Most of the referrals that pediatrician Ira Chasnoff gets at his clinic at the Children’s Research Triangle in Chicago are for behavioral issues. He and his team analyzed a sample of 156 foster children who had been referred to his clinic and found that 81 percent of them had fetal alcohol spectrum disorders that had not previously been detected by a physician. The most common reason they had been referred to Chasnoff was ADHD.
FASD, as this group of conditions are known, is related to the better-known fetal alcohol syndrome and can cause similar behavioral and learning problems. Unlike children affected by fetal alcohol syndrome, which is the most severe condition on the spectrum, those with other types of FASD may not have facial anomalies. Thus, the issue may go unnoticed by physicians for years.

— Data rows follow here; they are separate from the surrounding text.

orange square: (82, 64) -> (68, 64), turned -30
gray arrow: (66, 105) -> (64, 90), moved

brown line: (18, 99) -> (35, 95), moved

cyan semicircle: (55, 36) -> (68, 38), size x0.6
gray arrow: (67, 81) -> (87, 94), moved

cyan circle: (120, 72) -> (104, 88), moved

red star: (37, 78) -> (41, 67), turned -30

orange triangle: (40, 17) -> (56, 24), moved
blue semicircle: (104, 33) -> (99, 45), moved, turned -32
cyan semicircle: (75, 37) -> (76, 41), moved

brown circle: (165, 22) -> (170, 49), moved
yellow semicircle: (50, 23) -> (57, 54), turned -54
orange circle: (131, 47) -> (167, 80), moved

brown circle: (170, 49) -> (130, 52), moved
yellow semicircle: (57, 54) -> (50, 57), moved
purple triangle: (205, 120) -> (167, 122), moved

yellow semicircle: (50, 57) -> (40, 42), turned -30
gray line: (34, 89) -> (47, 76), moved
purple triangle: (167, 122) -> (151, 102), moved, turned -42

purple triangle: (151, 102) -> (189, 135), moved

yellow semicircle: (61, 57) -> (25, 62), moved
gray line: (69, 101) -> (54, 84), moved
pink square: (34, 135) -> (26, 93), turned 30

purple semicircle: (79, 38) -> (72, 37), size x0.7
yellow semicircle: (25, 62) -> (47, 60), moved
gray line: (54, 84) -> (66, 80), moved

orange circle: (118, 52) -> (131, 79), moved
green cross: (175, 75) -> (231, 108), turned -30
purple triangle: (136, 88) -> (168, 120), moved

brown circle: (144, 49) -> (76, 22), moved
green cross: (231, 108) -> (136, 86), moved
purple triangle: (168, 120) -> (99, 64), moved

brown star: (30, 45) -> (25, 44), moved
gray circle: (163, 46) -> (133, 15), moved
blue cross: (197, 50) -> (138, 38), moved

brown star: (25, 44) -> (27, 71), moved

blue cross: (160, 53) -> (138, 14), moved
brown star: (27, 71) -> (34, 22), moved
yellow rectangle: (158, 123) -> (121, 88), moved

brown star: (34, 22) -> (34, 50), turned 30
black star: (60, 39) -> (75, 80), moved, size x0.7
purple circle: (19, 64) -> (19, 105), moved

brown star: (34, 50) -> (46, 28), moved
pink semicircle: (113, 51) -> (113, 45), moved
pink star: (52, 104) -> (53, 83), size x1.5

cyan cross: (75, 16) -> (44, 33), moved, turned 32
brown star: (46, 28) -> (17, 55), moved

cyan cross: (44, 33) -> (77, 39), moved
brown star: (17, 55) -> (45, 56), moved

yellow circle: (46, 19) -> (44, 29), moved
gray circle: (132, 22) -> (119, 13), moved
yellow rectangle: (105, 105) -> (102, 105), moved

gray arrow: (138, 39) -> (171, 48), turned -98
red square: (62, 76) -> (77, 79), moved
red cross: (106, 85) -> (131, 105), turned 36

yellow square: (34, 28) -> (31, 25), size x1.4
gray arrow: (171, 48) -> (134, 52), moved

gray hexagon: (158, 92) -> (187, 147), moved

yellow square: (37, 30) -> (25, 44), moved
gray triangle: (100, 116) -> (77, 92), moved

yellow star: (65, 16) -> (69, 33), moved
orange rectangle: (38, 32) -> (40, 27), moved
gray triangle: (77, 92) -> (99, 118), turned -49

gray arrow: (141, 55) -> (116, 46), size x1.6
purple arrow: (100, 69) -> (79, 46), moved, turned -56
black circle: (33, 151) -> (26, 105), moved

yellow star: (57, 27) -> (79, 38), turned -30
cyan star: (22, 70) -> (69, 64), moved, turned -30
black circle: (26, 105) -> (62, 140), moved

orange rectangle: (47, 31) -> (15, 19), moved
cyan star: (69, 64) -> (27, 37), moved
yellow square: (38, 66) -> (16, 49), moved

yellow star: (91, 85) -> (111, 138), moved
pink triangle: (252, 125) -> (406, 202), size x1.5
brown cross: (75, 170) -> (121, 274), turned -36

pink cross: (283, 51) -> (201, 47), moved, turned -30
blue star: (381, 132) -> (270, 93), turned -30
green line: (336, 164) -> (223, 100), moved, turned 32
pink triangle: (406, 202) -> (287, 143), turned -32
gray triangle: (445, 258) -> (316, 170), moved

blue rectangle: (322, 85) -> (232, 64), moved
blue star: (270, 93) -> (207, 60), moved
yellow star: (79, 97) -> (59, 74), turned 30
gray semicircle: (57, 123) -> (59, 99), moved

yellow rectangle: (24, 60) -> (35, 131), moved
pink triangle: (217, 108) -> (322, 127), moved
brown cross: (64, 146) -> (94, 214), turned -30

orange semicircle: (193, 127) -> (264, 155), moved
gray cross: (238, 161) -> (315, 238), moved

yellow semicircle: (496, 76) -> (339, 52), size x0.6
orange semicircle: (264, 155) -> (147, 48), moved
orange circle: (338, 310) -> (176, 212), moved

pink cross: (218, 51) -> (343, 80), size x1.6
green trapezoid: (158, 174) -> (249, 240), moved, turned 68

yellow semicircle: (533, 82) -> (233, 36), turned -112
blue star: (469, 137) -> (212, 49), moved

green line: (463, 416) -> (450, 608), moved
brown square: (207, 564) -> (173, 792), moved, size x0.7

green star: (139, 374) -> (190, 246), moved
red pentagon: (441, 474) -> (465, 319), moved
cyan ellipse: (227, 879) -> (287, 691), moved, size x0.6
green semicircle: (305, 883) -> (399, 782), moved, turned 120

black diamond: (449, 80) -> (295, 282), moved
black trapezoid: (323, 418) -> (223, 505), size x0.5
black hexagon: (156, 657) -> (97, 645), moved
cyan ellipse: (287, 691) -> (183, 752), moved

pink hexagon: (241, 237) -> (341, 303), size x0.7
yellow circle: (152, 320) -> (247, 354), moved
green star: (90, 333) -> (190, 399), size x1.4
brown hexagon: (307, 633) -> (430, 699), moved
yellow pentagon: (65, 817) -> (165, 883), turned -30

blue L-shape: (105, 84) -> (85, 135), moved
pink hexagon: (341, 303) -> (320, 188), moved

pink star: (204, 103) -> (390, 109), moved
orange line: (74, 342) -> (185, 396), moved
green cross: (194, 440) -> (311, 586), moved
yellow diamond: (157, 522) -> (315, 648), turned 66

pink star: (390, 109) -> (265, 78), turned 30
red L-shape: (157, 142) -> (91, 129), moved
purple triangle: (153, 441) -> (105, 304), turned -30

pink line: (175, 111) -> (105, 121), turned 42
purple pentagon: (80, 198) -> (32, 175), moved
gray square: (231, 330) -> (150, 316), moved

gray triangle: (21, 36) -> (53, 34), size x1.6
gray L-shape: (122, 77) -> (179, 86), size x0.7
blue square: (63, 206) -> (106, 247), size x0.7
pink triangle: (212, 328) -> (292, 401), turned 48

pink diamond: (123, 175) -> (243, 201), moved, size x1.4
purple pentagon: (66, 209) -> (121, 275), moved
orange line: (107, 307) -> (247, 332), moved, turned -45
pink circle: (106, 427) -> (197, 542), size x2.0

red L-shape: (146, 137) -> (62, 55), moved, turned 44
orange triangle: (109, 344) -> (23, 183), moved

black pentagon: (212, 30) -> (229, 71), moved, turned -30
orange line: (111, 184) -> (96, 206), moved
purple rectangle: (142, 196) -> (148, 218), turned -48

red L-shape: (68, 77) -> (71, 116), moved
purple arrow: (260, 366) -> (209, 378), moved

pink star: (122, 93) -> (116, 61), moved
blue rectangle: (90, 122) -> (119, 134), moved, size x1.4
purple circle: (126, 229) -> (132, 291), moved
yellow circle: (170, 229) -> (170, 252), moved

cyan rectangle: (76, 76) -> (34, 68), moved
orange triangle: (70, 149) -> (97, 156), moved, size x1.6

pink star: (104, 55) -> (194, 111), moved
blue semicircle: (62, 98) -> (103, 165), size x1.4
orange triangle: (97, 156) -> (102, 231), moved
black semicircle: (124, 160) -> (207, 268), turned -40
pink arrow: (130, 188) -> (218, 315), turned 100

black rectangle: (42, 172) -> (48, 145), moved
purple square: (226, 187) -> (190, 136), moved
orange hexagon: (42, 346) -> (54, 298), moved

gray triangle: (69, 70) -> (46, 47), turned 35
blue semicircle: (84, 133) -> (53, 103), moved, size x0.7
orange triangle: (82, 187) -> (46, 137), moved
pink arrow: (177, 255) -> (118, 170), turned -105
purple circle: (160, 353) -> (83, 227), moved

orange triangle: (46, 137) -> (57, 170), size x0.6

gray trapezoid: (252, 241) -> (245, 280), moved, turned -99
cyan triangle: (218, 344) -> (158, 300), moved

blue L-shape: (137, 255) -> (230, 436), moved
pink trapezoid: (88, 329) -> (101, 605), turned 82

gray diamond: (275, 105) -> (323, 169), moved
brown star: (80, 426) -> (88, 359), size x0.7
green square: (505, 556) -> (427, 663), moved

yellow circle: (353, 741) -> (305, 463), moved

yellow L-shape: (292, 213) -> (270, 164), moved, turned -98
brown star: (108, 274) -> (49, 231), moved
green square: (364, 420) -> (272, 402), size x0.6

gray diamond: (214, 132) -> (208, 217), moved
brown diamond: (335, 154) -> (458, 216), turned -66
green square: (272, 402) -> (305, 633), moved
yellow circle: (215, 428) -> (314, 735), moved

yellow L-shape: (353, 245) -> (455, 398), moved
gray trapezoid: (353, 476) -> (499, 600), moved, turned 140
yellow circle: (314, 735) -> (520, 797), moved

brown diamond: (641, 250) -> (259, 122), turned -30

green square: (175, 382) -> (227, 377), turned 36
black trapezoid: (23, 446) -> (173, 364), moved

“Many alcohol babies will look normal, so no one thinks of doing the toxicology,” Chasnoff said. Nationally, about 20 percent of women drink during pregnancy, but only about 3.6 percent of children have been diagnosed with FASD. Race and class plays a role in under-diagnosis: In past studies, Chasnoff has found that doctors are more comfortable interviewing poor and African-American women about alcohol use than they are their white, middle-class patients—even though white women are, in some states, likelier to drink during pregnancy.